Os pré-urbanistas culturalistas, segundo Choay, consideram que “o indivíduo não é uma unidade intermutável (...) por suas particularidades e sua originalidade própria”, sendo insubstituível na sua comunidade. Afirmam que a cidade perdeu sua “antiga unidade orgânica” frente à industrialização. São feitas análises, comparações e paralelos entre a civilização industrial e as do passado, possibilitado pelos estudos históricos e a arqueologia. É defendida um retorno às formas do passado, a colocação das necessidades espirituais acima das materiais, refletindo em um planejamento do espaço urbano feito com “modalidades menos rigorosamente determinadas”. O modelo culturalista prevê a cidade circunscrita em limites precisos, para contraste entre meio cultural e meio natural, sendo o último preservado. Não se admitem cidades gigantescas e sim, modestas, nos moldes medievais. Como marca da ordem orgânica, o traçado não-geométrico, a irregularidade e a assimetria. Cidades ortogonais são para Ruskin “sepulturas para a alma”. A estética é igualmente importante, com retorno a uma concepção de arte inspirada na Idade Média. A arte é um meio de afirmar uma cultura. Na construção, “nada de protótipos ou padrões”, umas diferentes das outras, exprimindo sua individualidade.
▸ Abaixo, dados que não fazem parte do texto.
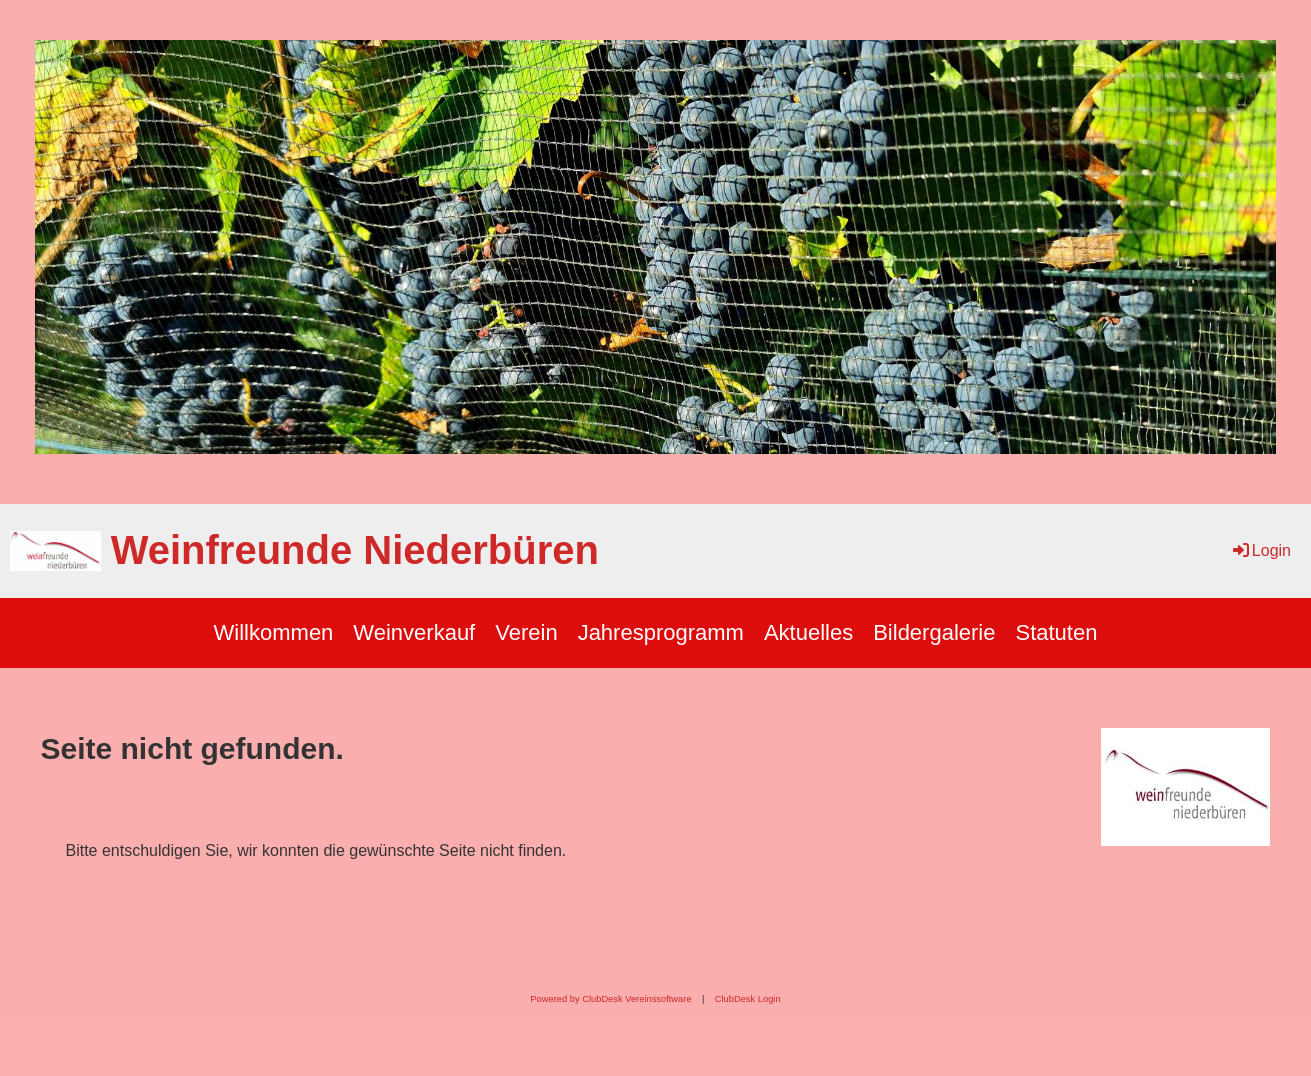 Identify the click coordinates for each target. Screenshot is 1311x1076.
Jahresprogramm (661, 632)
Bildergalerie (934, 632)
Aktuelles (808, 632)
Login (1260, 550)
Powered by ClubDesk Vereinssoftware (610, 999)
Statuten (1056, 632)
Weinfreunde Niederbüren (355, 550)
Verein (526, 632)
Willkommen (274, 632)
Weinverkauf (414, 632)
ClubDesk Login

Choay apresenta também no pré-urbanismo o pensamento de Marx e Engels, que fazem a crítica da cidade industrial “sem recorrer ao mito da desordem nem propor sua contra-partida, o modelo da cidade futura”. Para eles, não adianta propor modelos exatos frente à um futuro indeterminado, “cujos contornos só aparecerão progressivamente, na medida em se desenvolver a ação coletiva” de derrubar a ordem vigente. A visão de futuro é uma cidade-campo, mas no sentido de não existir diferenças sócio-econômicas, culturais e demográficas entre as zonas urbana e rural. Ainda é incluso o “antiurbanismo americano”, crítica à cidade e defesa da restauração de uma espécie de estado rural nos Estados Unidos, na época muito mais caracterizado pela natureza virgem.
Como obra de especialistas e despolitizado, o urbanismo propriamente dito não permanece somente na utopia, dando uma “tarefa prática” a seus técnicos. Os dois modelos do pré-urbanismo encontram-se modernizados. O pioneiro do novo modelo progressista é Tony Garnier e sua obra La cité industrielle, influenciando a primeira geração dos arquitetos racionalistas.
Há a idéia de modernidade através da arte de vanguarda e da era industrial, concebida como momento de ruptura histórica radical. O foco dos urbanistas propriamente ditos é a técnica e a estética, e, não mais, a estrutura sócio-econômica. A cidade do século XX é vista como fora do contexto e necessita realizar a revolução industrial: utilizando materiais novos e métodos de estandartização e de mecanização para alcançar eficácia. O ideal universal reafirma o conceito do homem-tipo do pré-urbanismo progressista: “idêntico em todas as latitudes e no seio de todas as culturas”. Os Congressos Internacionais de Arquitetura Moderna (C.I.A.M.s) são os principais veículos de difusão da corrente, formulando em 1933 a Carta de Atenas, que “analisa as necessidades humanas universais no quadro de quatro grandes funções: habitar, trabalhar, locomover-se cultivar o corpo e o espírito”. Novamente, a proposta de setorização da cidade. A topografia não é mais limitante, pois há novas máquinas, a arquitetura do “Bull-dozer (retro-escavadeira)”, podendo a cidade idealizada ser implantada em qualquer lugar do mundo, a exemplo dos planos de Le Corbusier para cidades na França, no Japão, nos Estados Unidos, na África do Norte e até mesmo no Rio de Janeiro. A preocupação com a eficácia é diretamente relacionada à higiene. A idéia é desdensificar a cidade, eliminar as ligações entre edifícios, torná-los autônomos e abolir a rua, estigma da barbárie e símbolo da desordem circulatória. A estética rejeita os padrões do passado e retoma a ortogonalidade. Retorno aos poucos modelos de edifícios, concebidos para o homem-tipo: a unidade de habitação de Le Corbusier, como exemplo de imóvel coletivo gigante ou as casas baixas, defendidas por alguns membros da Bauhaus.